TASK INSTRUCTIONS>
Make an exact copy of the entries below with the pictures removed.

RECORDS SUPPLIED>

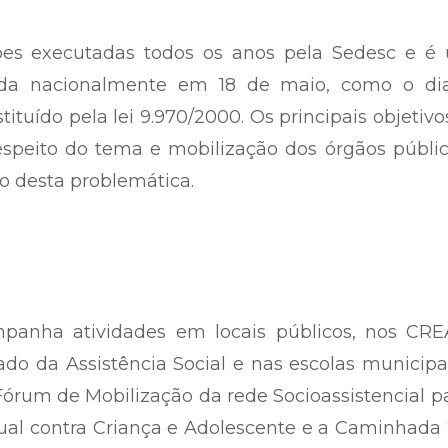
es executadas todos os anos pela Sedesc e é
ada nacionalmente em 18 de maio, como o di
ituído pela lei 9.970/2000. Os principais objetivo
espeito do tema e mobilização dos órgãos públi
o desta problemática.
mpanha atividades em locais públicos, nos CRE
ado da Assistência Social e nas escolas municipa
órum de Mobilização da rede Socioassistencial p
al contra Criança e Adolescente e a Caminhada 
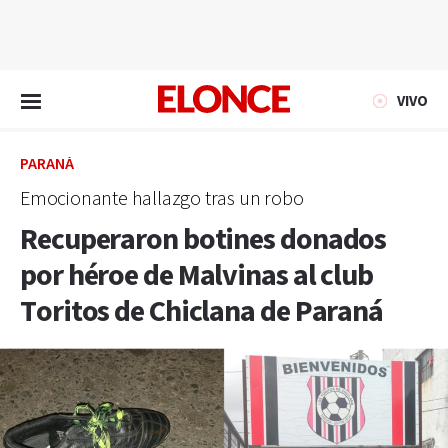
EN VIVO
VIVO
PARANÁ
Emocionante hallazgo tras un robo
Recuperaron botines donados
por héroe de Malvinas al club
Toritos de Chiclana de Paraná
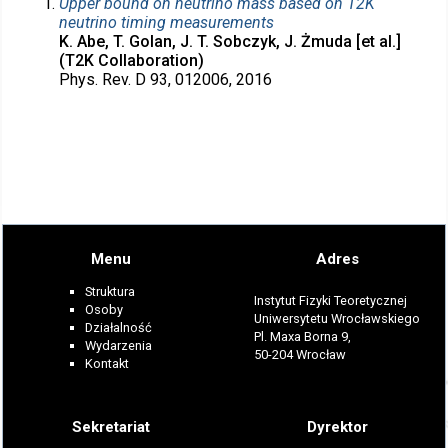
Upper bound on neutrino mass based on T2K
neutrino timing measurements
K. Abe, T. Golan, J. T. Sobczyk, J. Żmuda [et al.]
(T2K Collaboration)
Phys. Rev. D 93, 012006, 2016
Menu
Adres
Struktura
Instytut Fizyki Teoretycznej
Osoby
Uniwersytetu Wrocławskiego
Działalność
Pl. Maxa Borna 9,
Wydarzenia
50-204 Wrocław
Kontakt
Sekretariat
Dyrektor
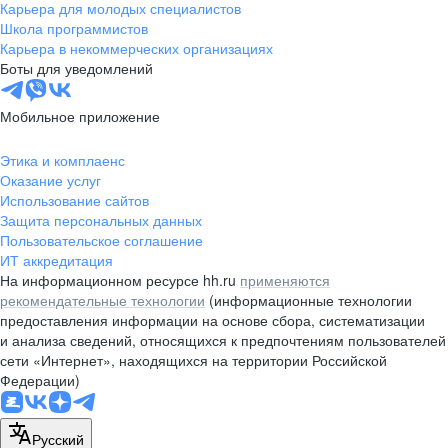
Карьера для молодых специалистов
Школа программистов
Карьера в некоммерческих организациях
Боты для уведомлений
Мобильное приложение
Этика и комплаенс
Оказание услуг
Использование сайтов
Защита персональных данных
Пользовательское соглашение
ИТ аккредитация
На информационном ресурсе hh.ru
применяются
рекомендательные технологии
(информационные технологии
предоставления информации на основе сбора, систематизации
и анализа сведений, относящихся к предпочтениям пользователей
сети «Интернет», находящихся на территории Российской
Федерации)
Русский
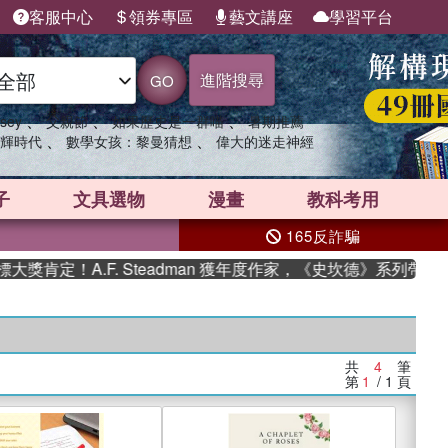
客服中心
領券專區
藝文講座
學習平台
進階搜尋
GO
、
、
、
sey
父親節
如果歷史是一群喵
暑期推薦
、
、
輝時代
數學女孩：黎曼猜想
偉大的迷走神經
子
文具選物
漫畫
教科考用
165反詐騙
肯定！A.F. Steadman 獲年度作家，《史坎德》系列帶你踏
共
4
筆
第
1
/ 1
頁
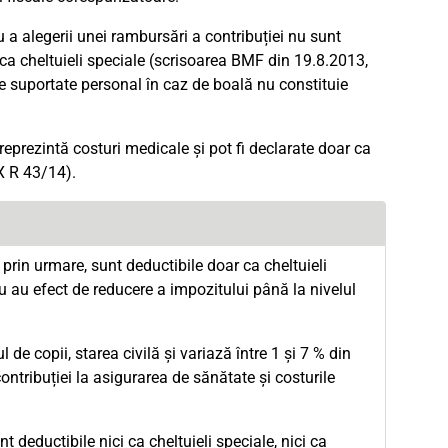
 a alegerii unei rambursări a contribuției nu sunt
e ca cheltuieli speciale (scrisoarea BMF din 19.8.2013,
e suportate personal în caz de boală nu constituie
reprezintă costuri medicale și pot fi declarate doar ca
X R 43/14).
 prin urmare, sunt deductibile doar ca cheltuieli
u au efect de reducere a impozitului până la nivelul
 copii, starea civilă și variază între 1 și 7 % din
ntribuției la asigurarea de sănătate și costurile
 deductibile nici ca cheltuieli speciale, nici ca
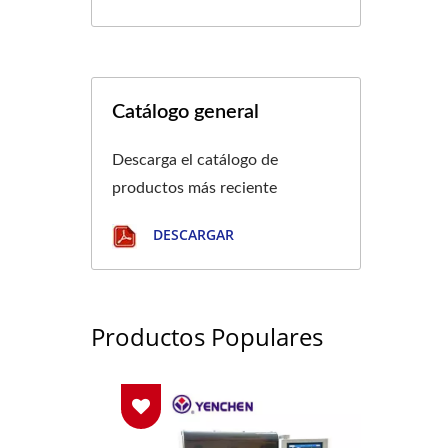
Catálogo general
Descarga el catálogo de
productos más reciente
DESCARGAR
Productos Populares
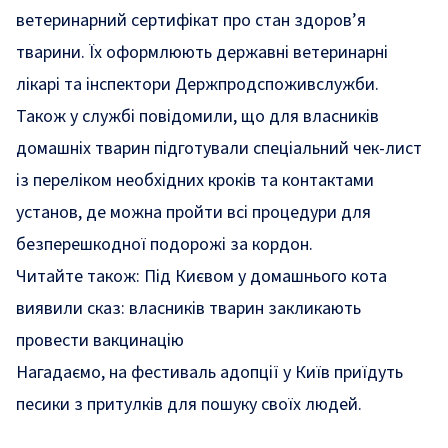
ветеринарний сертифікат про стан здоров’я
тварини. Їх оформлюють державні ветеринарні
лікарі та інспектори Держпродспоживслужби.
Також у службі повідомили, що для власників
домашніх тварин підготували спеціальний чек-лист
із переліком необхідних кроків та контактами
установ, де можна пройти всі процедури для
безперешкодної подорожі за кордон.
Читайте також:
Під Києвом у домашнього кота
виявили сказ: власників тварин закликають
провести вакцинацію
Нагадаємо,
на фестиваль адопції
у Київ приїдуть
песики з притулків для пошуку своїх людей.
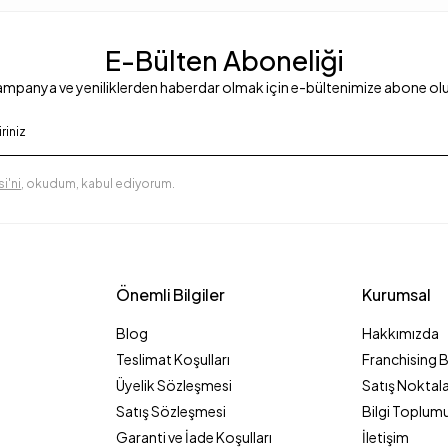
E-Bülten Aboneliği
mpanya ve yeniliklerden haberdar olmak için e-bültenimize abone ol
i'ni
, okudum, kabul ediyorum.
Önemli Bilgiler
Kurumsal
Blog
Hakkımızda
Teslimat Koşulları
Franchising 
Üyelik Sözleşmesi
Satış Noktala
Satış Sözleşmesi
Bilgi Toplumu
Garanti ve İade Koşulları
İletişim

ANSWER BOX>
es executadas todos os anos pela Sedesc e é
ada nacionalmente em 18 de maio, como o di
ituído pela lei 9.970/2000. Os principais objetivo
espeito do tema e mobilização dos órgãos públi
o desta problemática.
mpanha atividades em locais públicos, nos CRE
ado da Assistência Social e nas escolas municipa
órum de Mobilização da rede Socioassistencial p
al contra Criança e Adolescente e a Caminhada 
EN VIVO
VIVO
PARANÁ
Emocionante hallazgo tras un robo
Recuperaron botines donados
por héroe de Malvinas al club
Toritos de Chiclana de Paraná
Upper bound on neutrino mass based on T2K
neutrino timing measurements
K. Abe, T. Golan, J. T. Sobczyk, J. Żmuda [et al.]
(T2K Collaboration)
Phys. Rev. D 93, 012006, 2016
Menu
Adres
Struktura
Instytut Fizyki Teoretycznej
Osoby
Uniwersytetu Wrocławskiego
Działalność
Pl. Maxa Borna 9,
Wydarzenia
50-204 Wrocław
Kontakt
Sekretariat
Dyrektor
Карьера для молодых специалистов
Школа программистов
Карьера в некоммерческих организациях
Боты для уведомлений
Мобильное приложение
Этика и комплаенс
Оказание услуг
Использование сайтов
Защита персональных данных
Пользовательское соглашение
ИТ аккредитация
На информационном ресурсе hh.ru
применяются
рекомендательные технологии
(информационные технологии
предоставления информации на основе сбора, систематизации
и анализа сведений, относящихся к предпочтениям пользователей
сети «Интернет», находящихся на территории Российской
Федерации)
Русский
客服中心
領券專區
藝文講座
學習平台
進階搜尋
GO
、
、
、
sey
父親節
如果歷史是一群喵
暑期推薦
、
、
輝時代
數學女孩：黎曼猜想
偉大的迷走神經
子
文具選物
漫畫
教科考用
165反詐騙
肯定！A.F. Steadman 獲年度作家，《史坎德》系列帶你踏
共
4
筆
第
1
/ 1
頁
 a alegerii unei rambursări a contribuției nu sunt
e ca cheltuieli speciale (scrisoarea BMF din 19.8.2013,
e suportate personal în caz de boală nu constituie
reprezintă costuri medicale și pot fi declarate doar ca
X R 43/14).
 prin urmare, sunt deductibile doar ca cheltuieli
u au efect de reducere a impozitului până la nivelul
 copii, starea civilă și variază între 1 și 7 % din
ntribuției la asigurarea de sănătate și costurile
 deductibile nici ca cheltuieli speciale, nici ca
Catálogo general
Descarga el catálogo de
productos más reciente
DESCARGAR
Productos Populares
ветеринарний сертифікат про стан здоров’я
тварини. Їх оформлюють державні ветеринарні
лікарі та інспектори Держпродспоживслужби.
Також у службі повідомили, що для власників
домашніх тварин підготували спеціальний чек-лист
із переліком необхідних кроків та контактами
установ, де можна пройти всі процедури для
безперешкодної подорожі за кордон.
Читайте також:
Під Києвом у домашнього кота
виявили сказ: власників тварин закликають
провести вакцинацію
Нагадаємо,
на фестиваль адопції
у Київ приїдуть
песики з притулків для пошуку своїх людей.
E-Bülten Aboneliği
mpanya ve yeniliklerden haberdar olmak için e-bültenimize abone ol
i'ni
, okudum, kabul ediyorum.
Önemli Bilgiler
Kurumsal
Blog
Hakkımızda
Teslimat Koşulları
Franchising 
Üyelik Sözleşmesi
Satış Noktala
Satış Sözleşmesi
Bilgi Toplumu
Garanti ve İade Koşulları
İletişim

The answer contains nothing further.